Agree to comply with all Humana PFFS appeal and grievance procedures, including hospitals, skilled nursing facilities, home health agencies or certified outpatient rehabilitation facilities providing appropriate written notices to Members in advance of service ending. Copies of those procedures are available upon request from the provider relations department, by calling 866-291-9714.

Agree that if you do not agree to accept the Terms and Conditions stated herein, you may not provide services to a Humana PFFS Member.

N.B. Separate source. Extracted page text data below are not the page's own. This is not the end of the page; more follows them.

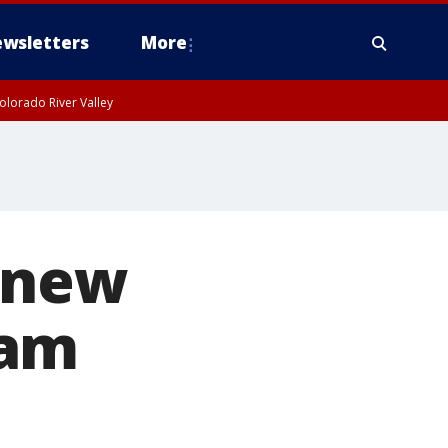
wsletters
More
olorado River Valley
 new
cam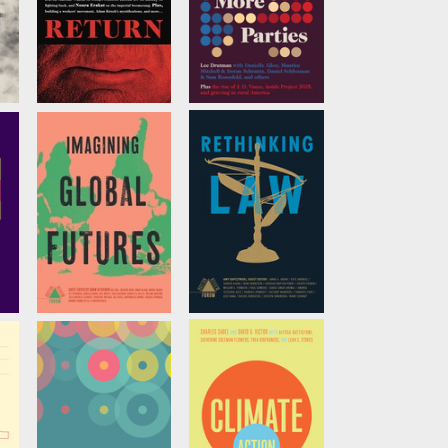
Trump's Return
We Need More
Parties
ov
by
Noura Erakat
,
Robin D. G. Kelley
, et
by
Lee Drutman
al.
Imagining Global
Rethinking Law
Futures
ć
by
Amy Kapczynski,
Edited by
Adom
et al
Getachew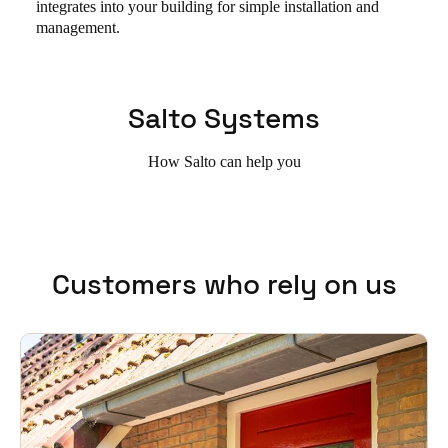
integrates into your building for simple installation and
management.
Salto Systems
How Salto can help you
Customers who rely on us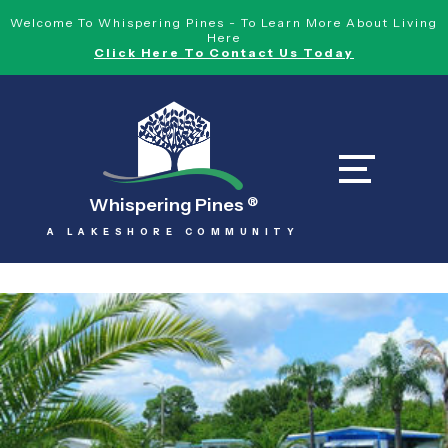
Welcome To Whispering Pines - To Learn More About Living
Here
Click Here To Contact Us Today
Whispering Pines
®
A LAKESHORE COMMUNITY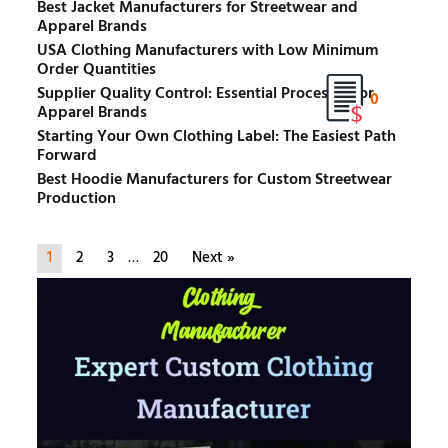
Best Jacket Manufacturers for Streetwear and
Apparel Brands
USA Clothing Manufacturers with Low Minimum
Order Quantities
Supplier Quality Control: Essential Processes for
0
Apparel Brands
Starting Your Own Clothing Label: The Easiest Path
Forward
Best Hoodie Manufacturers for Custom Streetwear
Production
1
2
3
…
20
Next »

Providers who agree to the Humana PFFS Terms and Conditions are reimbursed for Medicare-covered services at current Medicare reimbursement rates, less the Member's cost-share amount. In addition, settlement for certain payment methodologies is available upon request. When requesting settlement, provider represents and warrants that it qualifies under CMS laws, rules and regulations for the settlement requested. For further information, please contact your provider representative.

Humana will comply with all CMS rules and regulations regarding prompt payment of claims for claims that have been submitted by Providers for services and supplies rendered to Medicare Advantage members.

Federal health care providers are not eligible for payment for services to Humana PFFS Members, except for emergency services.